Saved data entries:
————

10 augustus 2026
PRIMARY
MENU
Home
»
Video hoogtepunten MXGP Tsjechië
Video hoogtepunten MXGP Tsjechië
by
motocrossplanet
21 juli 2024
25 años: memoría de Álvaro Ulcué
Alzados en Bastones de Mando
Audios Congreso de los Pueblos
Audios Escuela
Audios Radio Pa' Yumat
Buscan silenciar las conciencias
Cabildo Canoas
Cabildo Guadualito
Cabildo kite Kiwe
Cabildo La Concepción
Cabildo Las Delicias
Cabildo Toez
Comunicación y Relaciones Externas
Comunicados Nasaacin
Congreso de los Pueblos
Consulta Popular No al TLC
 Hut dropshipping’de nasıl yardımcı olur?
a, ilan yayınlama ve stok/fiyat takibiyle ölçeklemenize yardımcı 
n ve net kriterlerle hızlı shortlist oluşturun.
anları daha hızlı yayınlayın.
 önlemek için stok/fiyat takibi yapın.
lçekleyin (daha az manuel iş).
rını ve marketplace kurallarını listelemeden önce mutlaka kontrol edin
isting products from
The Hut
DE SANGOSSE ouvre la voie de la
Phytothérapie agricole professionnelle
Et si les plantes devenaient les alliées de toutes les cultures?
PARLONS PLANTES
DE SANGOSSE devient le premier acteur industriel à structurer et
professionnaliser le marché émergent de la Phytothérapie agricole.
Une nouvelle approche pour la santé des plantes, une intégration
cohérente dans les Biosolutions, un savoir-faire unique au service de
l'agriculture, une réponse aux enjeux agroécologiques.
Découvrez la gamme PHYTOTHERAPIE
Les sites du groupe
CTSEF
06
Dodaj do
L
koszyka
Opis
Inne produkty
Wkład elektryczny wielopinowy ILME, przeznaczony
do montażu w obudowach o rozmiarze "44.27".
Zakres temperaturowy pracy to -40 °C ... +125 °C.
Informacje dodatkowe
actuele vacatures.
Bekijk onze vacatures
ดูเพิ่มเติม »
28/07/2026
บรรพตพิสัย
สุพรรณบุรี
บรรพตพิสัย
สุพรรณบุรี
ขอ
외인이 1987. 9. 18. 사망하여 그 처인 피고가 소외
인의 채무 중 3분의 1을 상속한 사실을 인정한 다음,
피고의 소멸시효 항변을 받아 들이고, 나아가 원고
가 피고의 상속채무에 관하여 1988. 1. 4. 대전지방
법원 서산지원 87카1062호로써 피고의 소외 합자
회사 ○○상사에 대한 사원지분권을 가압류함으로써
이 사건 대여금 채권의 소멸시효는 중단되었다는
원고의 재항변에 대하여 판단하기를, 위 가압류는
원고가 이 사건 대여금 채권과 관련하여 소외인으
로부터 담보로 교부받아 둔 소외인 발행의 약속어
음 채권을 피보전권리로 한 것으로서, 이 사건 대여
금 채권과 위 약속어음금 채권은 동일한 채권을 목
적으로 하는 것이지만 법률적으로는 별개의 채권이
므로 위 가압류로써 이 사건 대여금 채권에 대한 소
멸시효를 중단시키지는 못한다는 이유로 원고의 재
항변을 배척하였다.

————

- _EXERCISE_
Write each entry out again. Do not change a word.

- _OUTPUT_
10 augustus 2026
PRIMARY
MENU
Home
»
Video hoogtepunten MXGP Tsjechië
Video hoogtepunten MXGP Tsjechië
by
motocrossplanet
21 juli 2024
25 años: memoría de Álvaro Ulcué
Alzados en Bastones de Mando
Audios Congreso de los Pueblos
Audios Escuela
Audios Radio Pa' Yumat
Buscan silenciar las conciencias
Cabildo Canoas
Cabildo Guadualito
Cabildo kite Kiwe
Cabildo La Concepción
Cabildo Las Delicias
Cabildo Toez
Comunicación y Relaciones Externas
Comunicados Nasaacin
Congreso de los Pueblos
Consulta Popular No al TLC
 Hut dropshipping’de nasıl yardımcı olur?
a, ilan yayınlama ve stok/fiyat takibiyle ölçeklemenize yardımcı 
n ve net kriterlerle hızlı shortlist oluşturun.
anları daha hızlı yayınlayın.
 önlemek için stok/fiyat takibi yapın.
lçekleyin (daha az manuel iş).
rını ve marketplace kurallarını listelemeden önce mutlaka kontrol edin
isting products from
The Hut
DE SANGOSSE ouvre la voie de la
Phytothérapie agricole professionnelle
Et si les plantes devenaient les alliées de toutes les cultures?
PARLONS PLANTES
DE SANGOSSE devient le premier acteur industriel à structurer et
professionnaliser le marché émergent de la Phytothérapie agricole.
Une nouvelle approche pour la santé des plantes, une intégration
cohérente dans les Biosolutions, un savoir-faire unique au service de
l'agriculture, une réponse aux enjeux agroécologiques.
Découvrez la gamme PHYTOTHERAPIE
Les sites du groupe
CTSEF
06
Dodaj do
L
koszyka
Opis
Inne produkty
Wkład elektryczny wielopinowy ILME, przeznaczony
do montażu w obudowach o rozmiarze "44.27".
Zakres temperaturowy pracy to -40 °C ... +125 °C.
Informacje dodatkowe
actuele vacatures.
Bekijk onze vacatures
ดูเพิ่มเติม »
28/07/2026
บรรพตพิสัย
สุพรรณบุรี
บรรพตพิสัย
สุพรรณบุรี
ขอ
외인이 1987. 9. 18. 사망하여 그 처인 피고가 소외
인의 채무 중 3분의 1을 상속한 사실을 인정한 다음,
피고의 소멸시효 항변을 받아 들이고, 나아가 원고
가 피고의 상속채무에 관하여 1988. 1. 4. 대전지방
법원 서산지원 87카1062호로써 피고의 소외 합자
회사 ○○상사에 대한 사원지분권을 가압류함으로써
이 사건 대여금 채권의 소멸시효는 중단되었다는
원고의 재항변에 대하여 판단하기를, 위 가압류는
원고가 이 사건 대여금 채권과 관련하여 소외인으
로부터 담보로 교부받아 둔 소외인 발행의 약속어
음 채권을 피보전권리로 한 것으로서, 이 사건 대여
금 채권과 위 약속어음금 채권은 동일한 채권을 목
적으로 하는 것이지만 법률적으로는 별개의 채권이
므로 위 가압류로써 이 사건 대여금 채권에 대한 소
멸시효를 중단시키지는 못한다는 이유로 원고의 재
항변을 배척하였다.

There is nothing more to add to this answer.